After locating the line that holds "SilverScript is an affilia", transcribe it and each following line to the end of the records, changing nothing and adding nothing.

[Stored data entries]
== Segment start ==

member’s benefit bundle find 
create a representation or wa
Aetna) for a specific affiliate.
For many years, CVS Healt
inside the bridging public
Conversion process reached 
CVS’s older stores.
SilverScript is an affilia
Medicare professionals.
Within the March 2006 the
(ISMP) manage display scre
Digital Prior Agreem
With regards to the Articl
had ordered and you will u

== Segment end ==

▶ Exercise output
SilverScript is an affilia
Medicare professionals.
Within the March 2006 the
(ISMP) manage display scre
Digital Prior Agreem
With regards to the Articl
had ordered and you will u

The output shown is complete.